Where other Pacific states have struggled with postcolonial reconstruction and reaching a democratic settlement, in Tonga's case, it is a matter of struggling with post-monarchical reconstruction
and containing a new democratic impulse. But the question is always the same: how are tradition and obligation to past identity and heritage to be fitted into a democratic template with its demand for greater equality and human rights?
The Tongan royals and the government and family of Dr Fred Sevele didn't deserve the mob rioting that
came too closely on the heels of the late king. Progress toward democracy was being made, but the impatience and fury with which it was unleashed in the capital, Nuku'alofa, signalled an unsettled temper. Tongans are now aware of the destructive force of frustration unleashed. But once out, the genie of democracy cannot be forced back into the bottle of tradition.
The symbolic calm that has characterised Tonga hitherto, along with the facade of complacent satisfaction with their royalty, have forever fractured and may yet break open into civil war. That
would be a sad outcome for a kingdom that has been wrapped in an almost fairytale illusion of time standing still.
In our world of 6.5 billion people, a mere 110,000 are Tongans identifiable by their culture, their customs, their island heritage and their system of governance.
Because they are so few, they are precious.
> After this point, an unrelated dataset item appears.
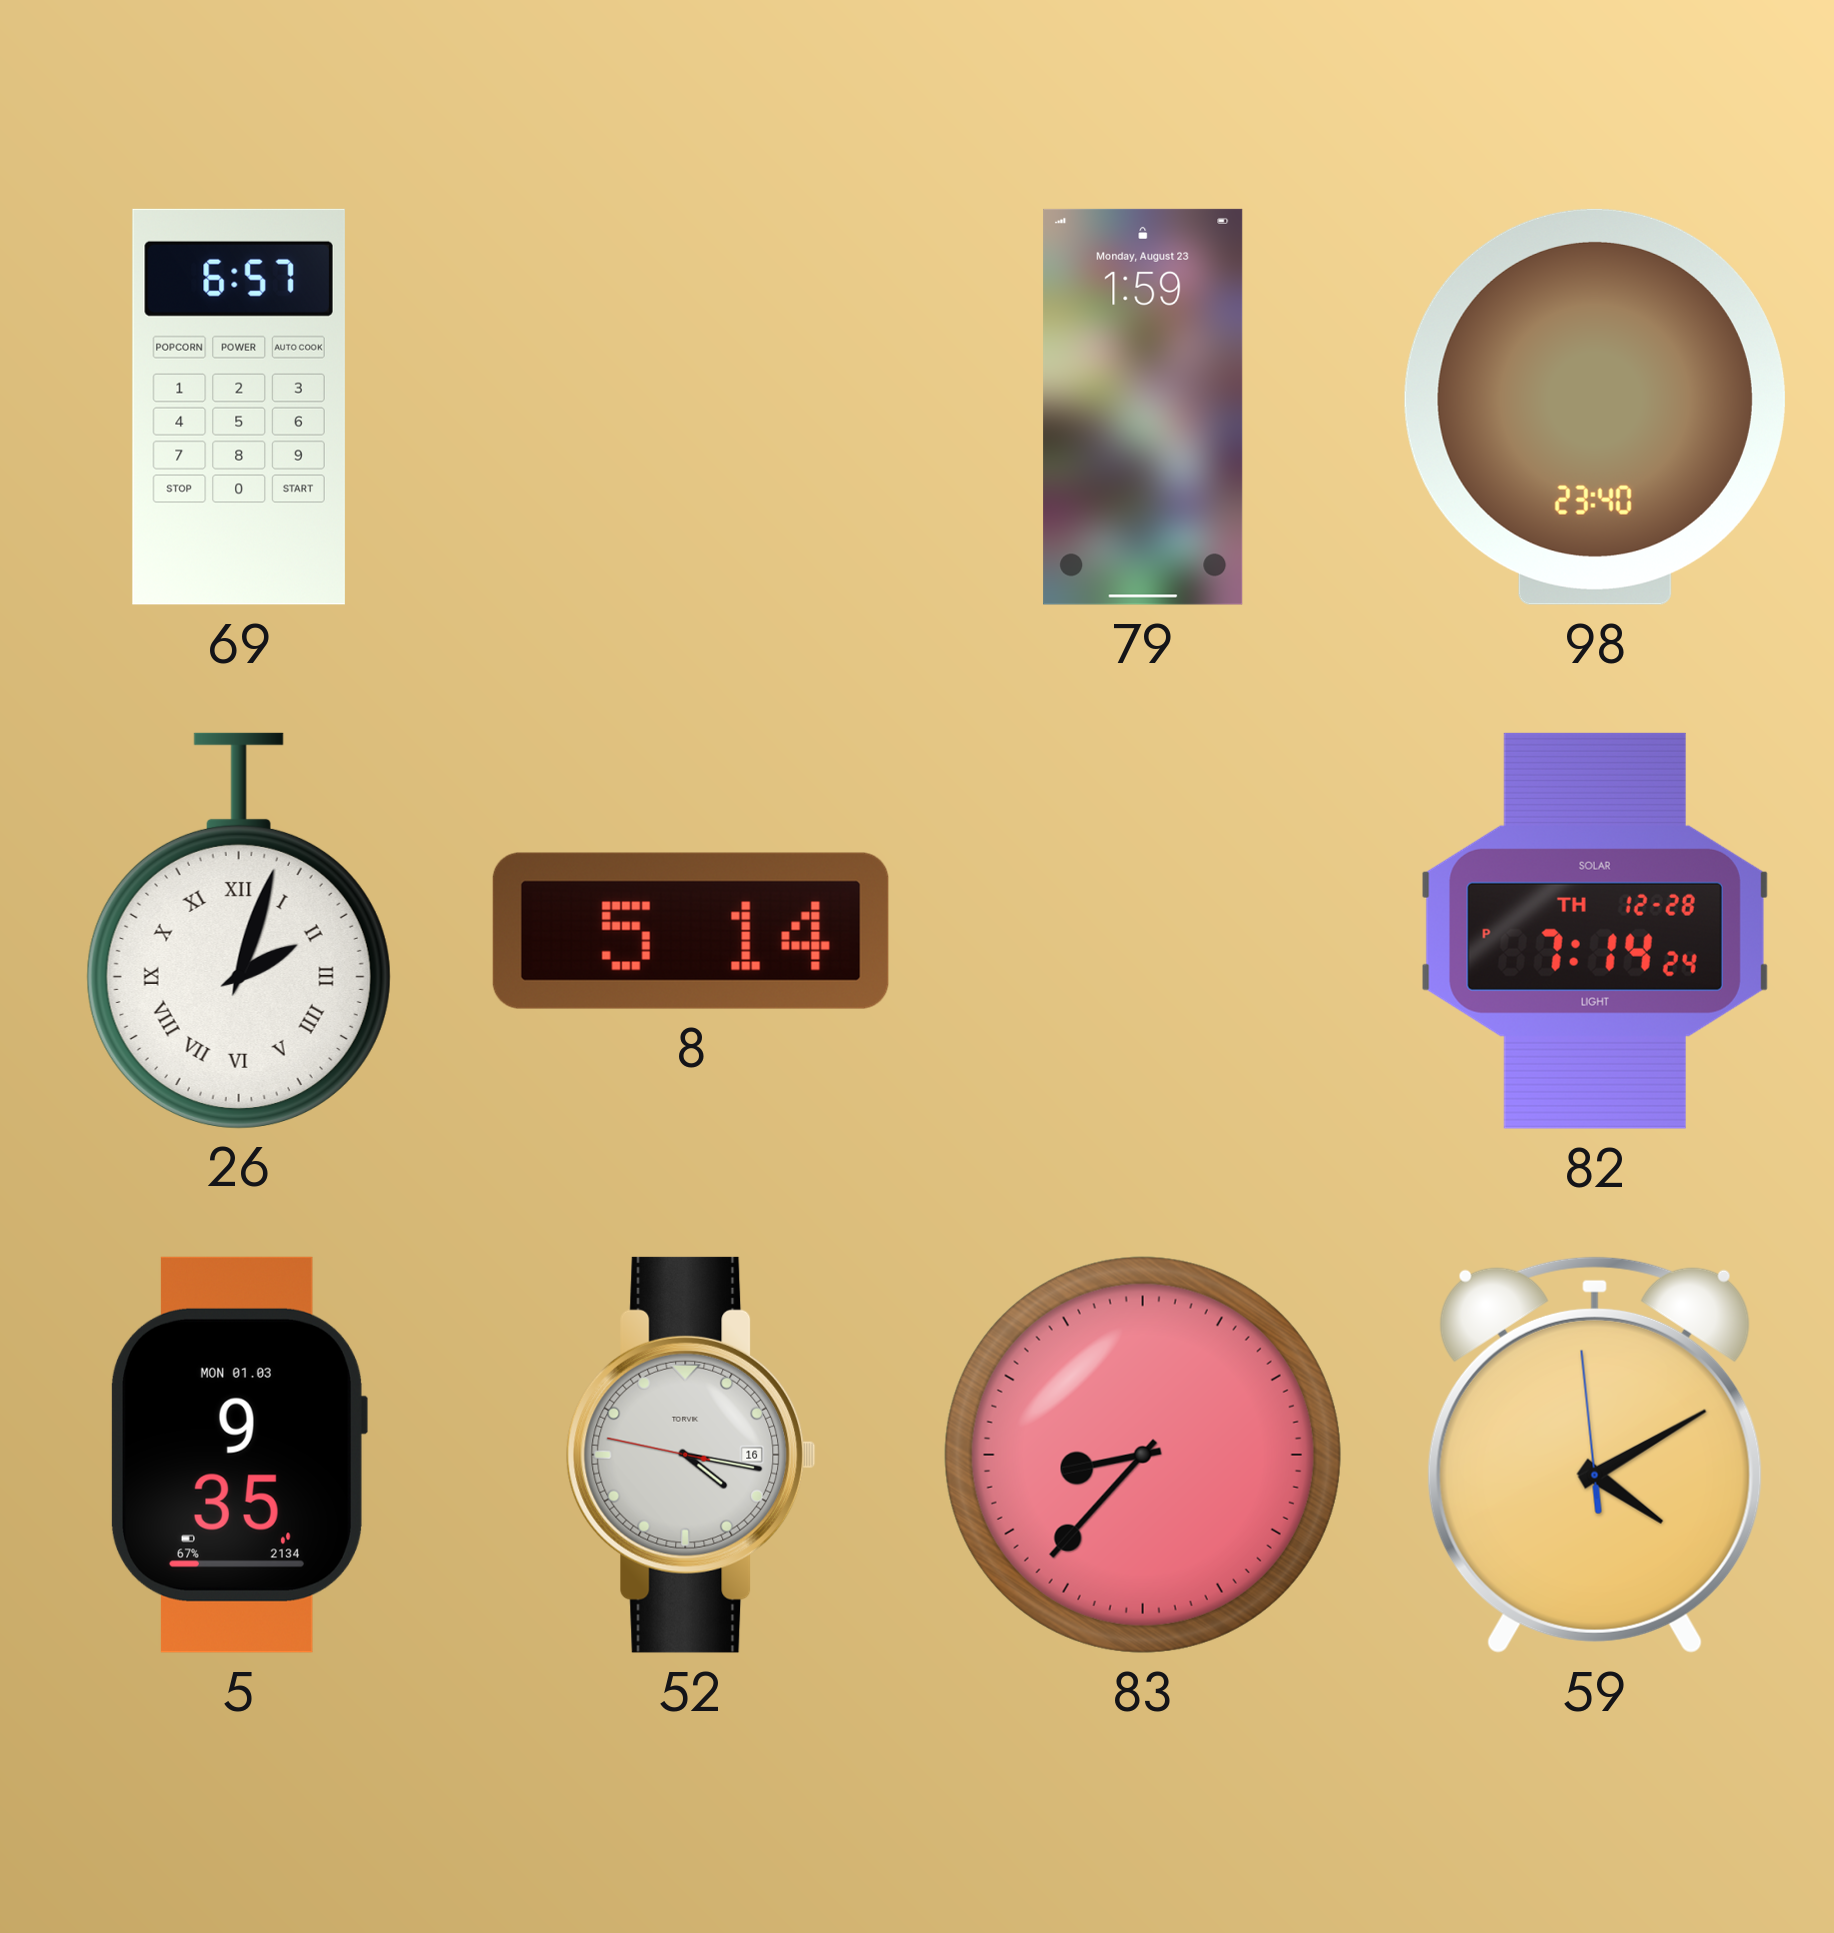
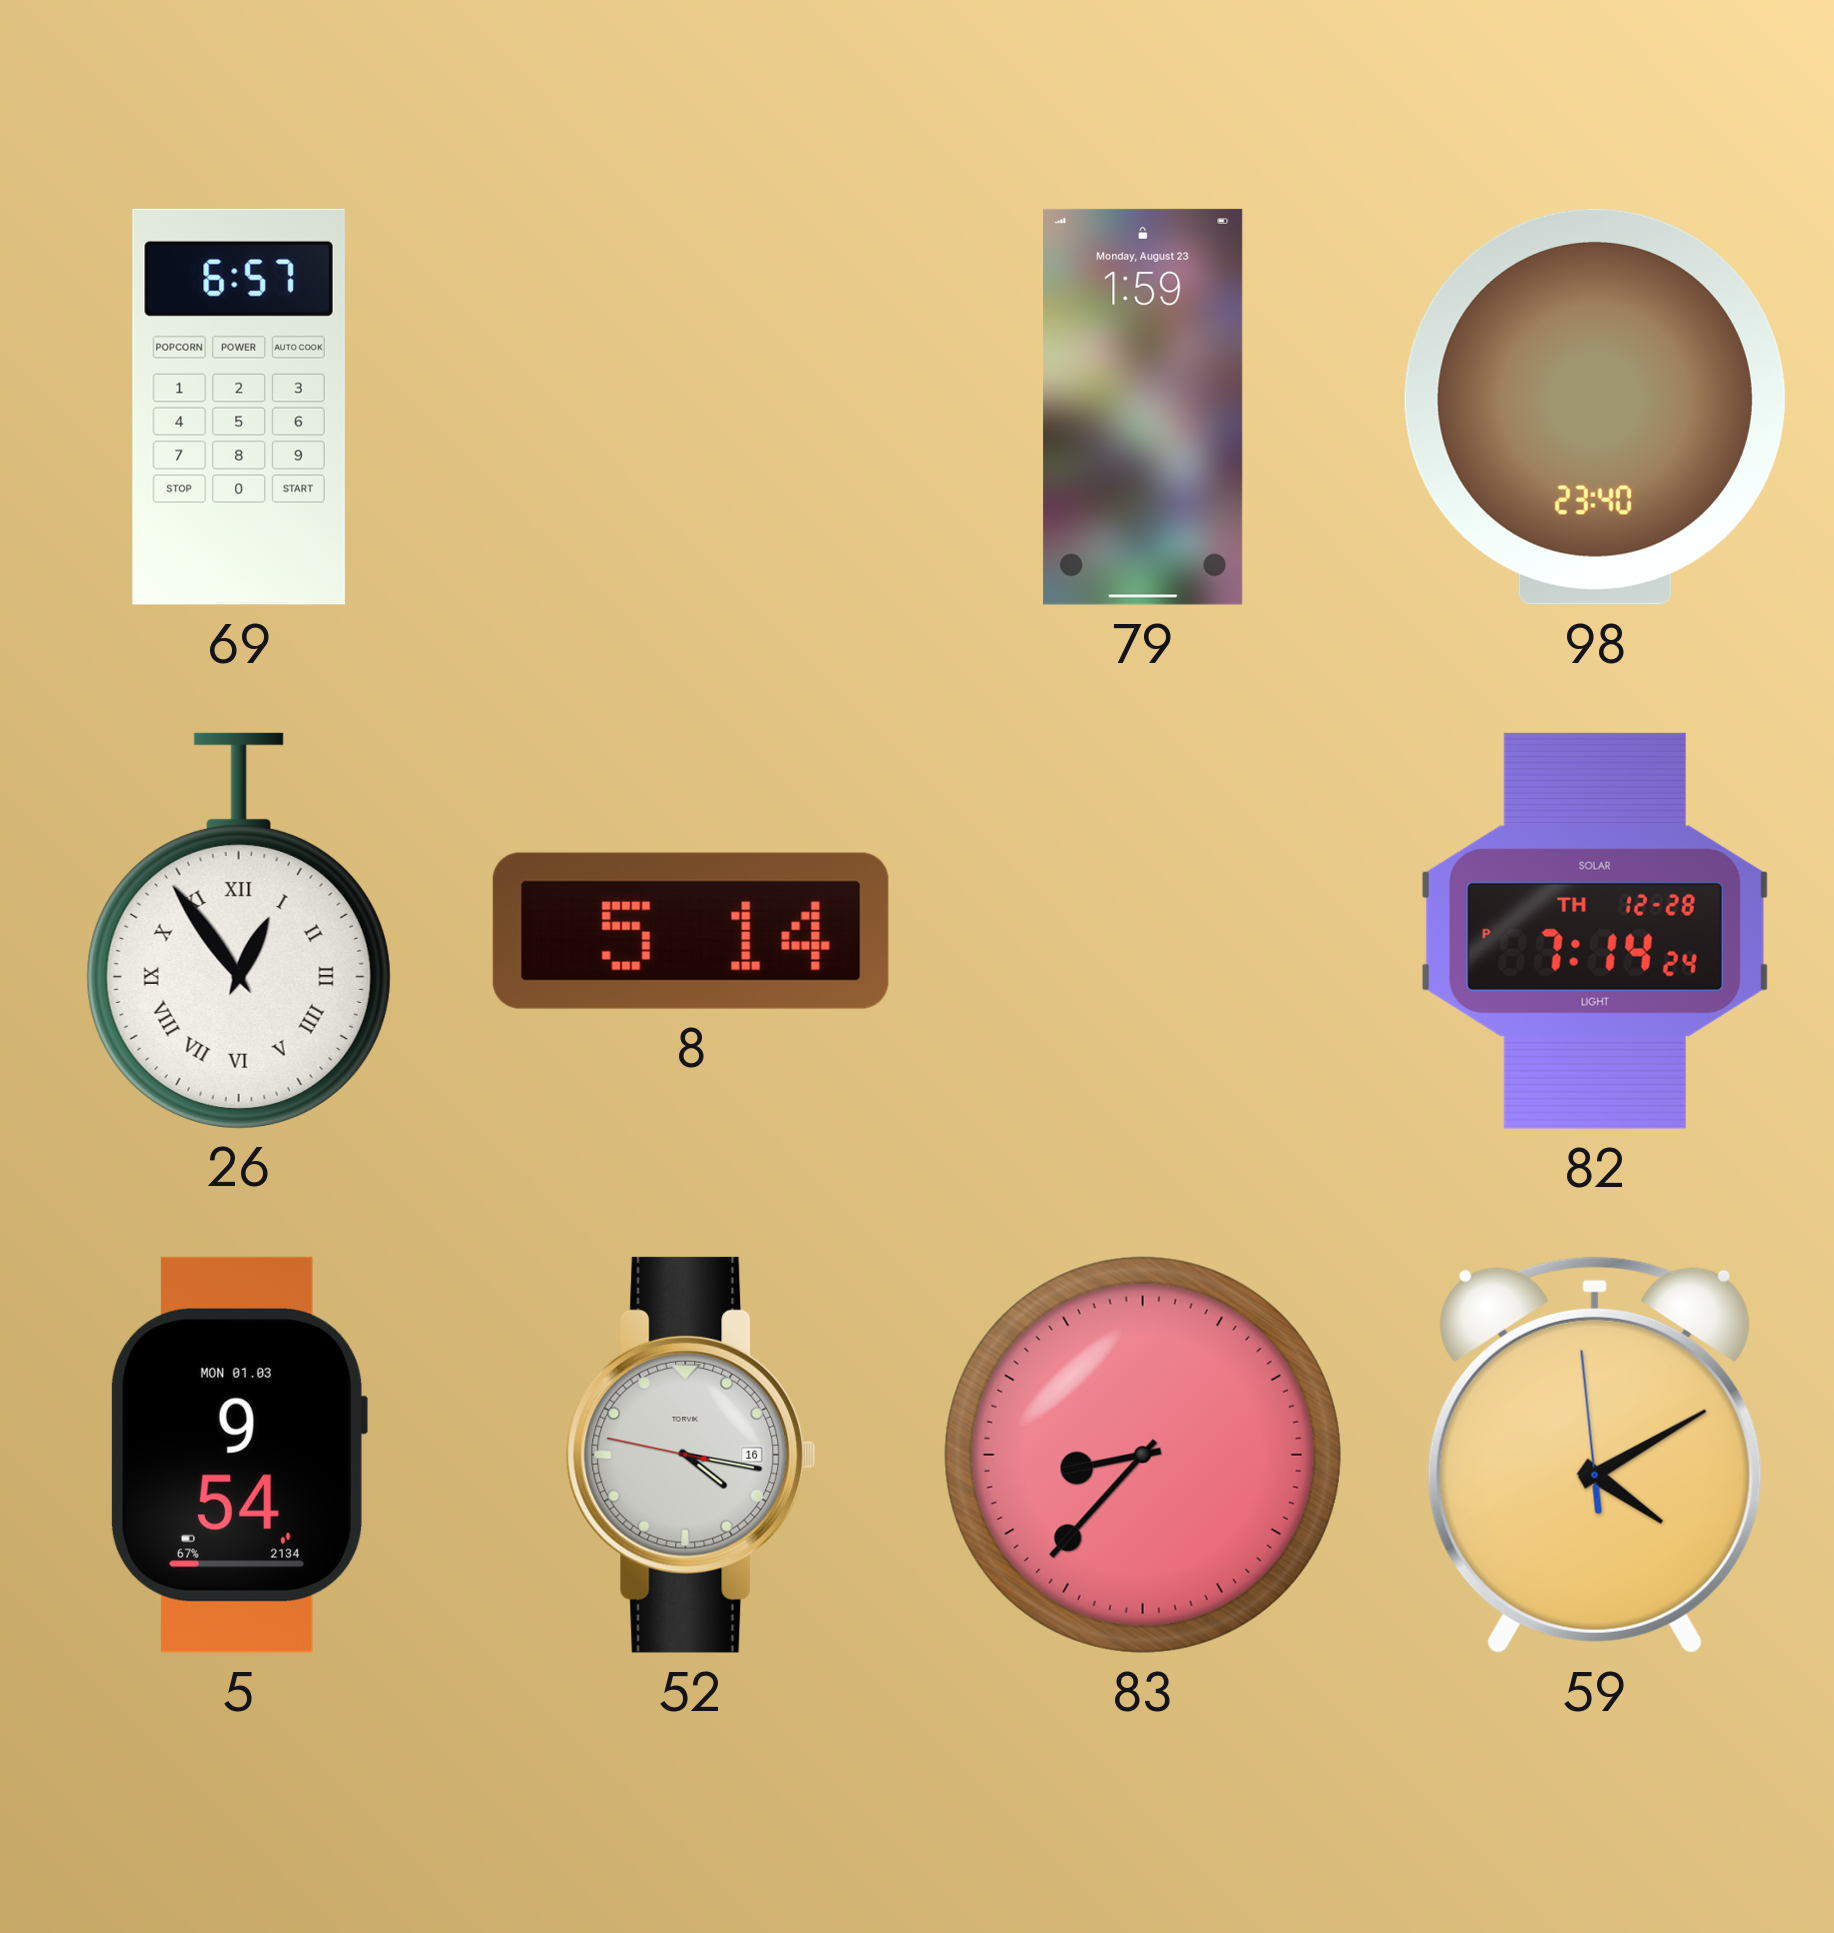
26: 2:03 -> 12:54
5: 9:35 -> 9:54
And it is this minority status, this sense of extraordinary uniqueness in the face of a homogenising world, that renders the Tongan debate about change so critical.
A globalising tsunami for democracy and Westernisation has already affected many Tongans, especially those living in Australia, New Zealand, the US and UK. Some of them have become impatient with the “home front,” where time seems to have stood still and where prestige and status accrue continuously to the nobility.
As Tongans have fanned out over the globe in search of a life and standard of living not available to them back home, their values have changed and their discontent been redirected back upon
their islands and the monarchical system of governance.
The triple deaths in 2006 of Tongan royalty—a prince, princess and a king—spotlight and magnify the
people's dilemmas as members of the planet's minorities struggling to find stability and continuity in the face of globalisation's potential for disastrous cultural desiccation.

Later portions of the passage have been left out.